What advice can Nazir give local businesses in weathering the COVID-19 storm?

Getting back to the basics is fundamental in this new world of business. This along with the 3 key interventions which he shares with us, will go along way in assisting your business. 

Some of the interventions Nazir feels are important to include are:

  • Reduce debt – those businesses which had the least amount of debt pre-COVID have the most likely chance of limiting the adverse effects of the pandemic on their businesses.
  • Increase cash reserves – being able to buy for cash allows you to negotiate better prices and become vigilant about what you spend your money on.
  • Reduce expenses – review expenses to remove unproductive business expenses and renegotiate rates with service providers. “In essence, the business must get more bang for every buck that is spent for the business,” Akram highlights.

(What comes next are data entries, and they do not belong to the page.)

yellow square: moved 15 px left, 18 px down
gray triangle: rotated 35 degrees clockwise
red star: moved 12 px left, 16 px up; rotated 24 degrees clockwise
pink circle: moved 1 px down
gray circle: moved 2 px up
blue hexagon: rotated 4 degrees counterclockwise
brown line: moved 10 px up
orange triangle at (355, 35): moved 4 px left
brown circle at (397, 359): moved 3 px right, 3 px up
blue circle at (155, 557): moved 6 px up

What are Nazir’s views on the future of Newcastle and South Africa as a whole? 

He feels Newcastle and South Africa can overcome the challenges its people face.

“The country was already facing economic challenges before the pandemic. The pandemic has exposed the divide between the HAVE and HAVE NOTS and has wiped out a large part of the so-called middle class, as many have lost their employment. The solution is long term and I believe the solution to our problems can be summarised in two words, ethical leadership.”

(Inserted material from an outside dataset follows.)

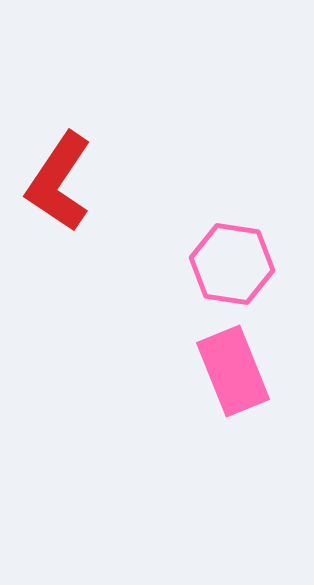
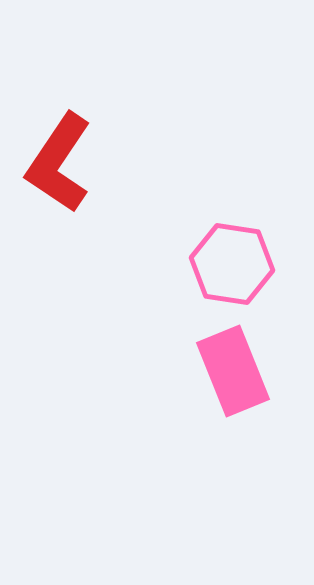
red L-shape: moved 19 px up
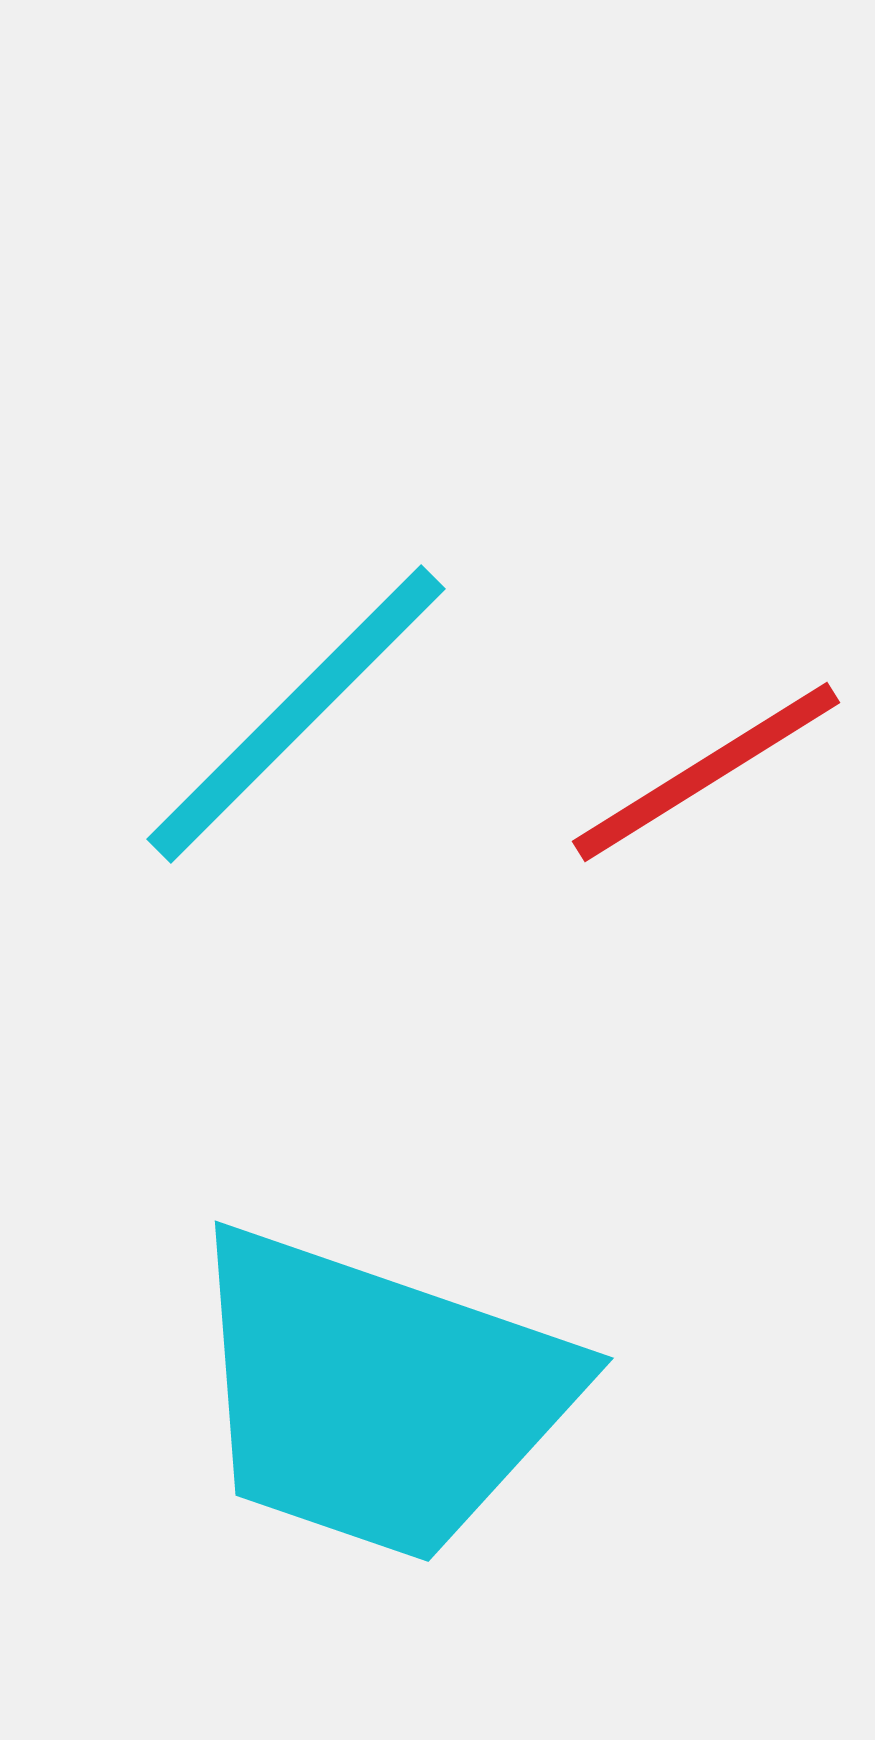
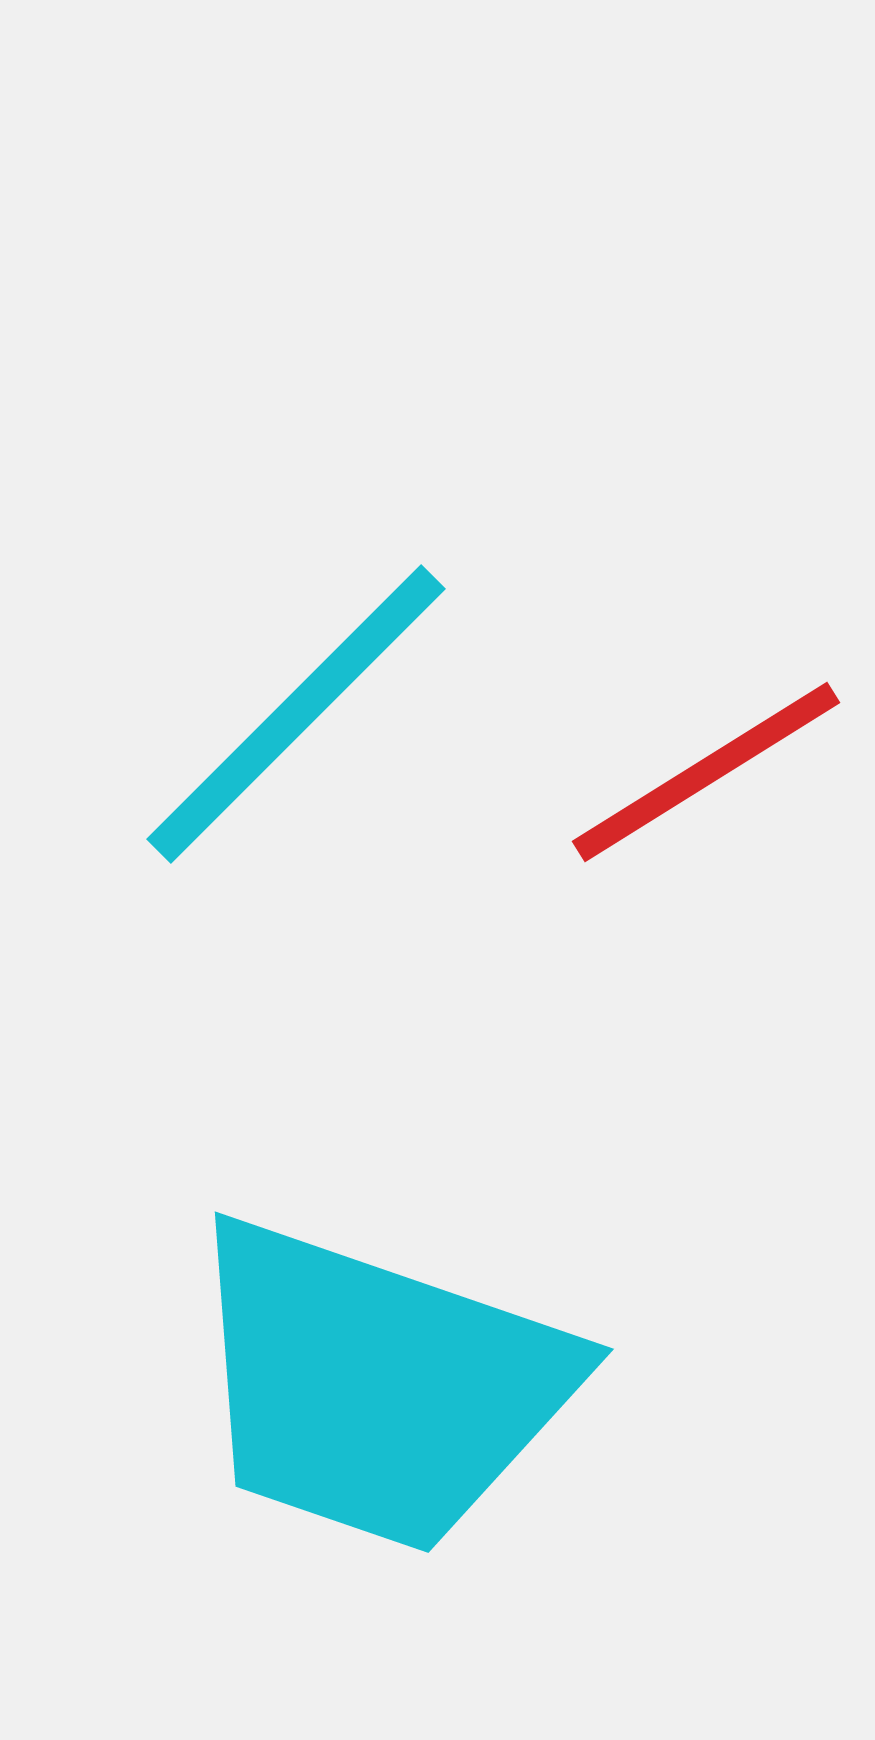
cyan trapezoid: moved 9 px up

Nazir elaborates that if every sphere of government and business appoints ethical leaders, who have the skills to do the job they are appointed to do, and these leaders are firm in action by ridding their organisations of corruption or any other crime through whatever means, we will become a nation which its citizens will be proud of. 

“If we start seeing the people who openly benefitted from corruption being punished this will start setting the tone for a new dawn in South Africa.”

With these three prominent professionals sharing their expertise and knowledge. One needs to note the advice shared by them and at the same time, take ownership of the current state of our economy. It is time for calculated steps and high levels of focus. It is a time to fully submerge yourself into your business, industry and of course, be vigilant to the opportunities arising from the COVID-19 Pandemic. 

This time of change is not a death sentence for the business sector, it is, however, the birth of a new age of intellectual, connective business.